--- Input data ---
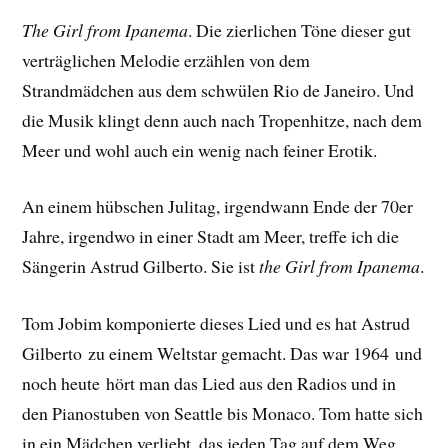
The Girl from Ipanema
. Die zierlichen Töne dieser gut
verträglichen Melodie erzählen von dem
Strandmädchen aus dem schwülen Rio de Janeiro. Und
die Musik klingt denn auch nach Tropenhitze, nach dem
Meer und wohl auch ein wenig nach feiner Erotik.
An einem hübschen Julitag, irgendwann Ende der 70er
Jahre, irgendwo in einer Stadt am Meer, treffe ich die
Sängerin Astrud Gilberto. Sie ist
the Girl from Ipanema
.
Tom Jobim komponierte dieses Lied und es hat Astrud
Gilberto zu einem Weltstar gemacht. Das war 1964 und
noch heute hört man das Lied aus den Radios und in
den Pianostuben von Seattle bis Monaco. Tom hatte sich
in ein Mädchen verliebt, das jeden Tag auf dem Weg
---
- [Try it] Return, with no change at all, every line in the entries above from the line containing "Meer und wohl" through the line containing "Gilberto zu einem".

- [Result for this exercise]
Meer und wohl auch ein wenig nach feiner Erotik.
An einem hübschen Julitag, irgendwann Ende der 70er
Jahre, irgendwo in einer Stadt am Meer, treffe ich die
Sängerin Astrud Gilberto. Sie ist
the Girl from Ipanema
.
Tom Jobim komponierte dieses Lied und es hat Astrud
Gilberto zu einem Weltstar gemacht. Das war 1964 und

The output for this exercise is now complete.